Read a single Parquet file from any filesystem.

Internal function that handles reading individual Parquet files and optionally adds the source filepath as a column.

Parameter	Type	Description
`self`	`AbstractFileSystem`	Filesystem instance to use for reading
`path`	`str`	Path to Parquet file
`include_file_path`	`bool`	Add source filepath as a column
`opt_dtypes`	`bool`	Optimize DataFrame dtypes
`**kwargs`	`Any`	Additional arguments passed to `pq.read_table()`

Returns	Type	Description
`pa.Table`	`pa.Table`	PyArrow Table containing Parquet data

Example:

from fsspec.implementations.local import LocalFileSystem

fs = LocalFileSystem()
# This example assumes _read_parquet_file is an internal method or needs to be called differently.
# For public use, you would typically use fs.read_parquet().
# table = fs.read_parquet_file(
#     "data.parquet",
#     include_file_path=True,
#     use_threads=True
# )
# print("file_path" in table.column_names)
# True

`read_parquet()`¶

Read Parquet data with advanced features and optimizations.
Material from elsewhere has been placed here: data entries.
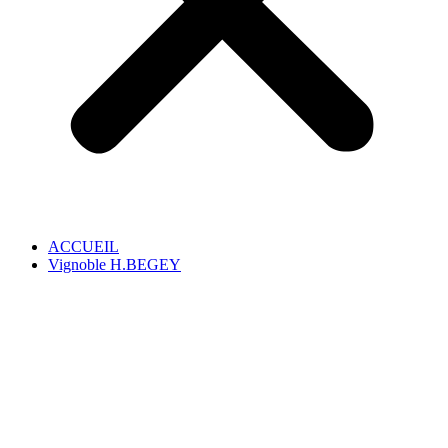
ACCUEIL
Vignoble H.BEGEY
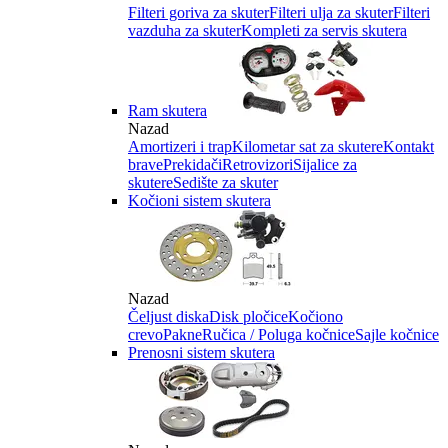
Filteri goriva za skuter
Filteri ulja za skuter
Filteri
vazduha za skuter
Kompleti za servis skutera
Ram skutera
Nazad
Amortizeri i trap
Kilometar sat za skutere
Kontakt
brave
Prekidači
Retrovizori
Sijalice za
skutere
Sedište za skuter
Kočioni sistem skutera
Nazad
Čeljust diska
Disk pločice
Kočiono
crevo
Pakne
Ručica / Poluga kočnice
Sajle kočnice
Prenosni sistem skutera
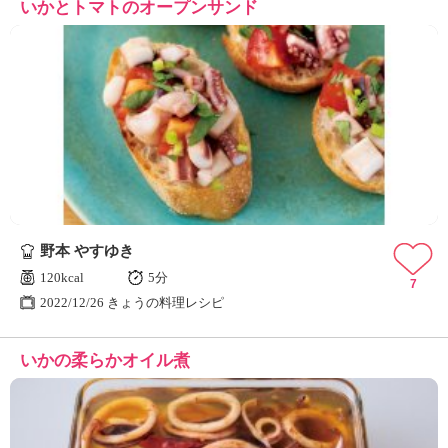
いかとトマトのオープンサンド
野本 やすゆき
120kcal
5分
7
2022/12/26 きょうの料理レシピ
いかの柔らかオイル煮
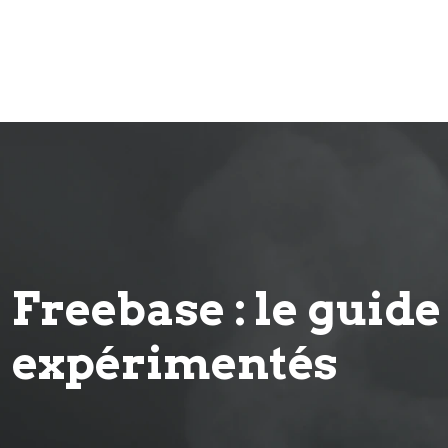
Freebase : le guid
expérimentés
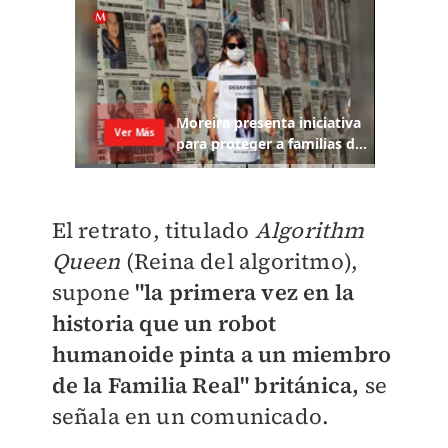
El retrato, titulado
Algorithm
Queen
(Reina del algoritmo),
supone
"la primera vez en la
historia que un robot
humanoide pinta a un miembro
de la Familia Real" británica,
se
señala en un comunicado.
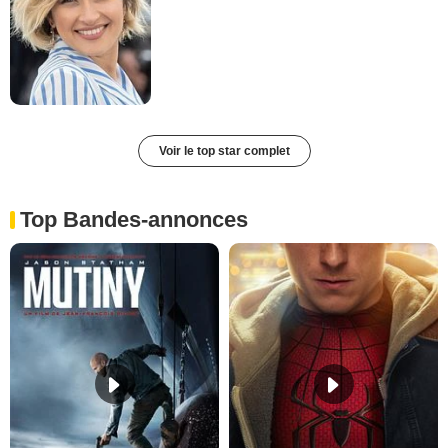
Voir le top star complet
Top Bandes-annonces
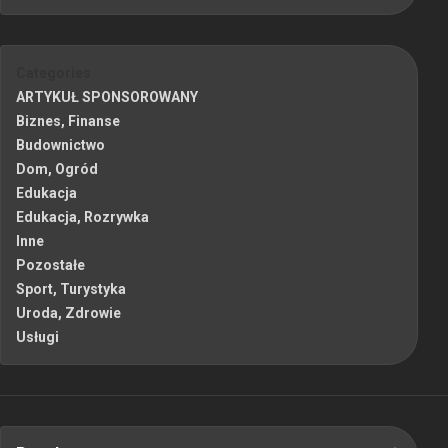
Categories
ARTYKUŁ SPONSOROWANY
Biznes, Finanse
Budownictwo
Dom, Ogród
Edukacja
Edukacja, Rozrywka
Inne
Pozostałe
Sport, Turystyka
Uroda, Zdrowie
Usługi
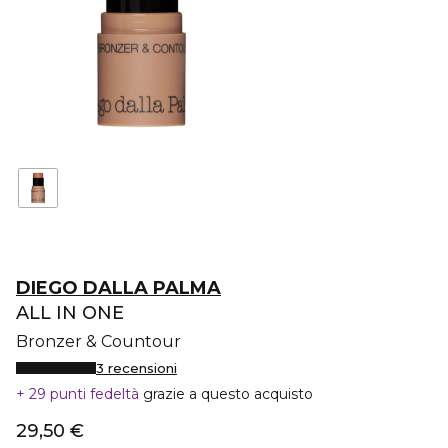
DIEGO DALLA PALMA
ALL IN ONE
Bronzer & Countour
3 recensioni
29 punti fedeltà
grazie a questo acquisto
29,50 €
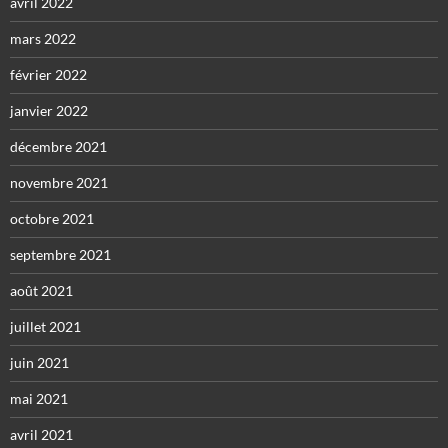
avril 2022
mars 2022
février 2022
janvier 2022
décembre 2021
novembre 2021
octobre 2021
septembre 2021
août 2021
juillet 2021
juin 2021
mai 2021
avril 2021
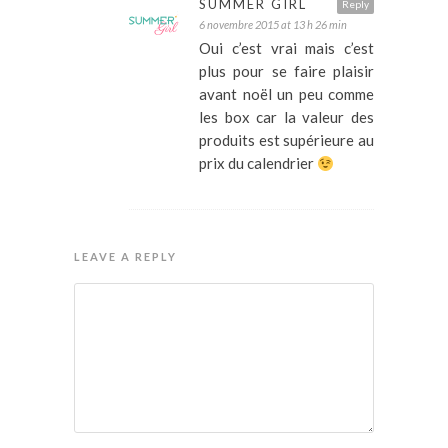
SUMMER GIRL
Reply
6 novembre 2015 at 13 h 26 min
Oui c’est vrai mais c’est
plus pour se faire plaisir
avant noël un peu comme
les box car la valeur des
produits est supérieure au
prix du calendrier
LEAVE A REPLY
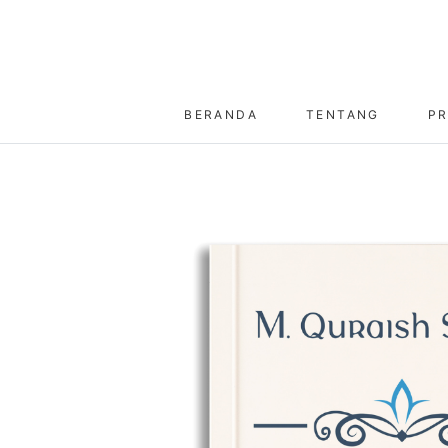
BERANDA
TENTANG
P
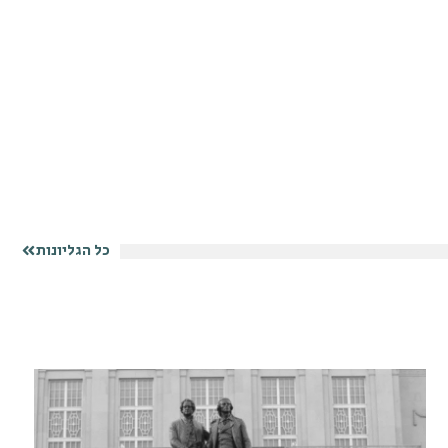
כל הגליונות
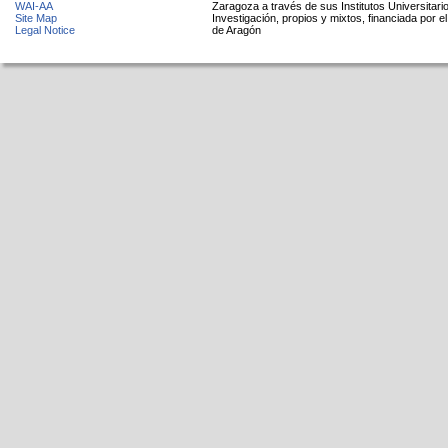
WAI-AA
Zaragoza a través de sus Institutos Universitari
Site Map
Investigación, propios y mixtos, financiada por e
Legal Notice
de Aragón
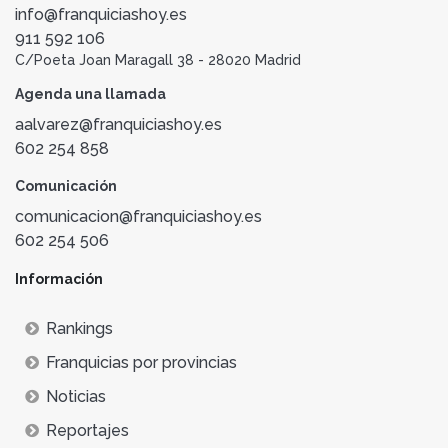
info@franquiciashoy.es
911 592 106
C/Poeta Joan Maragall 38 - 28020 Madrid
Agenda una llamada
aalvarez@franquiciashoy.es
602 254 858
Comunicación
comunicacion@franquiciashoy.es
602 254 506
Información
Rankings
Franquicias por provincias
Noticias
Reportajes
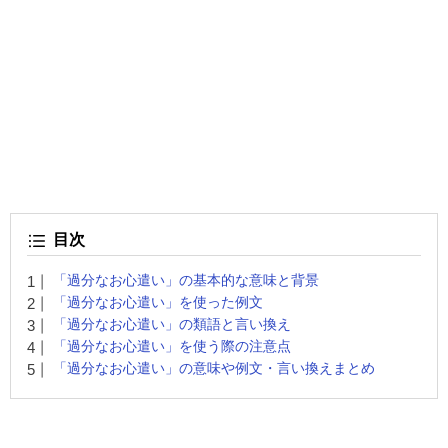
目次
「過分なお心遣い」の基本的な意味と背景
「過分なお心遣い」を使った例文
「過分なお心遣い」の類語と言い換え
「過分なお心遣い」を使う際の注意点
「過分なお心遣い」の意味や例文・言い換えまとめ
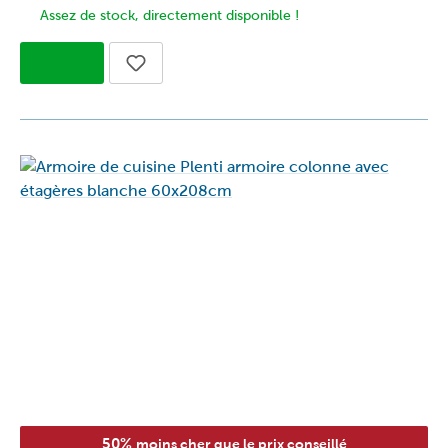
Assez de stock, directement disponible !
50%
moins cher que le prix conseillé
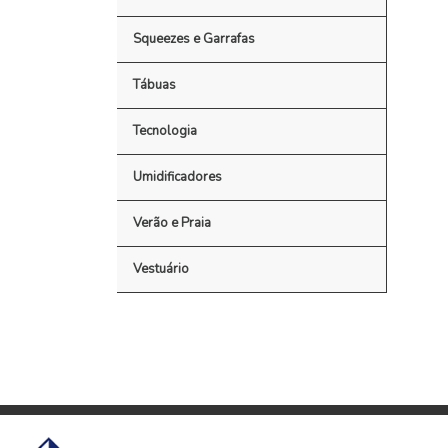
Squeezes e Garrafas
Tábuas
Tecnologia
Umidificadores
Verão e Praia
Vestuário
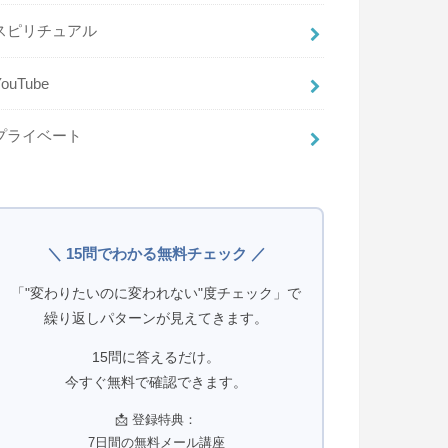
スピリチュアル
YouTube
プライベート
＼ 15問でわかる無料チェック ／
「"変わりたいのに変われない"度チェック」で
繰り返しパターンが見えてきます。
15問に答えるだけ。
今すぐ無料で確認できます。
📩 登録特典：
7日間の無料メール講座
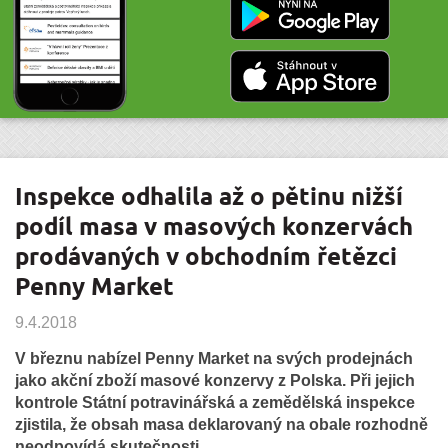
Inspekce odhalila až o pětinu nižší
podíl masa v masových konzervách
prodávaných v obchodním řetězci
Penny Market
9.4.2018
V březnu nabízel Penny Market na svých prodejnách
jako akční zboží masové konzervy z Polska. Při jejich
kontrole Státní potravinářská a zemědělská inspekce
zjistila, že obsah masa deklarovaný na obale rozhodně
neodpovídá skutečnosti.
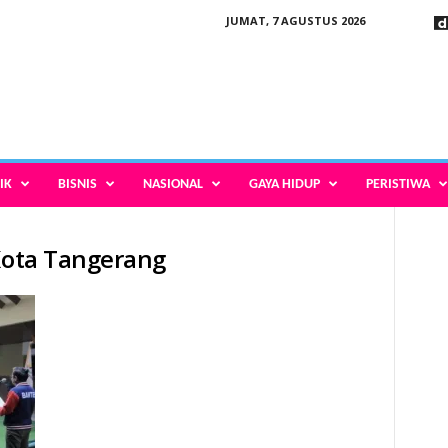
JUMAT, 7 AGUSTUS 2026
IK
BISNIS
NASIONAL
GAYA HIDUP
PERISTIWA
 Kota Tangerang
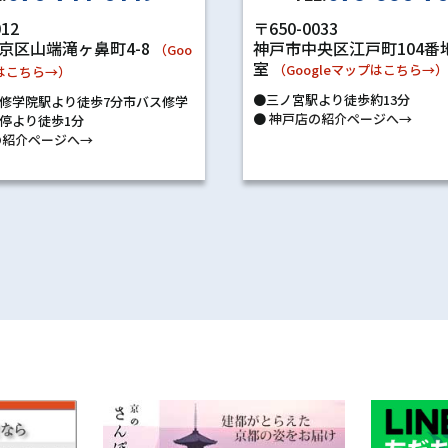
〒650-0033
012
神戸市中央区江戸町104番地
京区山端滝ヶ鼻町4-8
（Goo
室
（Googleマップはこちら→
プはこちら→）
●三ノ宮駅より徒歩約13分
修学院駅より徒歩7分市バス修学
●
神戸店の紹介ページへ→
停より徒歩1分
紹介ページへ→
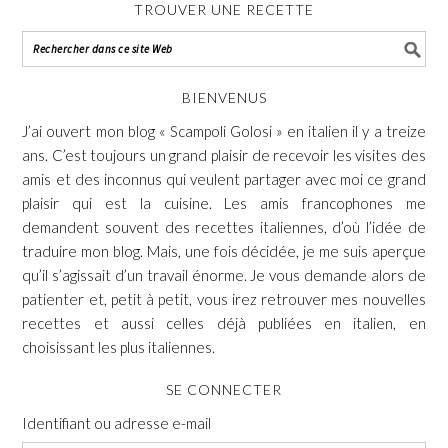
TROUVER UNE RECETTE
BIENVENUS
J’ai ouvert mon blog « Scampoli Golosi » en italien il y a treize
ans. C’est toujours un grand plaisir de recevoir les visites des
amis et des inconnus qui veulent partager avec moi ce grand
plaisir qui est la cuisine. Les amis francophones me
demandent souvent des recettes italiennes, d’où l’idée de
traduire mon blog. Mais, une fois décidée, je me suis aperçue
qu’il s’agissait d’un travail énorme. Je vous demande alors de
patienter et, petit à petit, vous irez retrouver mes nouvelles
recettes et aussi celles déjà publiées en italien, en
choisissant les plus italiennes.
SE CONNECTER
Identifiant ou adresse e-mail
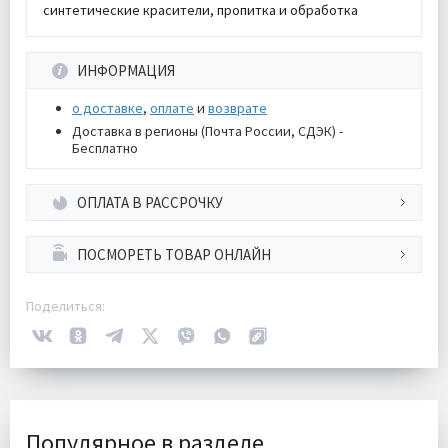
синтетические красители, пропитка и обработка
ИНФОРМАЦИЯ
о доставке
,
оплате
и
возврате
Доставка в регионы (Почта России, СДЭК) -
Бесплатно
ОПЛАТА В РАССРОЧКУ
ПОСМОРЕТЬ ТОВАР ОНЛАЙН
Поделиться:
Популярное в разделе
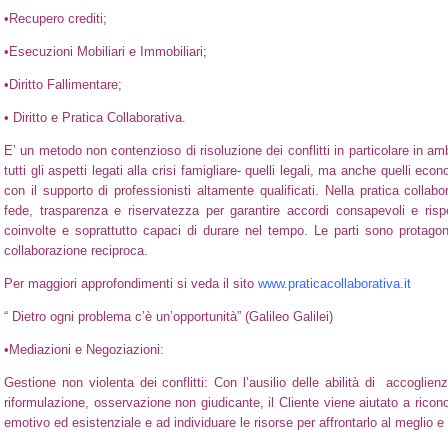
•Recupero crediti;
•Esecuzioni Mobiliari e Immobiliari;
•Diritto Fallimentare;
• Diritto e Pratica Collaborativa.
E’ un metodo non contenzioso di risoluzione dei conflitti in particolare in am
tutti gli aspetti legati alla crisi famigliare- quelli legali, ma anche quelli ec
con il supporto di professionisti altamente qualificati. Nella pratica collab
fede, trasparenza e riservatezza per garantire accordi consapevoli e risp
coinvolte e soprattutto capaci di durare nel tempo. Le parti sono protagonis
collaborazione reciproca.
Per maggiori approfondimenti si veda il sito
www.praticacollaborativa.it
“ Dietro ogni problema c’è un’opportunità” (Galileo Galilei)
•Mediazioni e Negoziazioni:
Gestione non violenta dei conflitti: Con l’ausilio delle abilità di accogl
riformulazione, osservazione non giudicante, il Cliente viene aiutato a ricon
emotivo ed esistenziale e ad individuare le risorse per affrontarlo al meglio e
Provides a high-performance interface for reading Parquet files with support for:

Single file or multiple files
Batch processing for large datasets
Parallel processing
File path tracking
Automatic concatenation
PyArrow Table output

The function automatically uses optimal reading strategies:

Direct dataset reading for simple cases
Parallel processing for multiple files
Batched reading for memory efficiency

Parameter	Type	Description
`path`	`str` or `list[str]`	Path(s) to Parquet file(s). Can be: - Single path string (globs supported) - List of path strings - Directory containing _metadata file
`batch_size`	`int \| None`	If set, enables batch reading with this many files per batch
`include_file_path`	`bool`	Add source filepath as a column
`concat`	`bool`	Combine multiple files/batches into single Table
`use_threads`	`bool`	Enable parallel file reading
`verbose`	`bool`	Print progress information
`opt_dtypes`	`bool`	Optimize Table dtypes for performance
`**kwargs`	`Any`	Additional arguments passed to `pq.read_table()`

Returns	Type	Description
`pa.Table` or `list[pa.Table]` or `Generator`	Various types depending on arguments: - `pa.Table`: Single or concatenated Table - `list[pa.Table]`: List of Tables (if `concat=False`) - `Generator`: If `batch_size` set, yields batches of above types

Example:

from fsspec.implementations.local import LocalFileSystem

fs = LocalFileSystem()
# Read all Parquet files in directory
table = fs.read_parquet(
    "data/*.parquet",
    include_file_path=True
)
print(table.column_names)
# ['file_path', 'col1', 'col2', ...]

# Batch process large dataset
for batch in fs.read_parquet(
    "data/*.parquet",
    batch_size=100,
    use_threads=True
):
    print(f"Processing {batch.num_rows} rows")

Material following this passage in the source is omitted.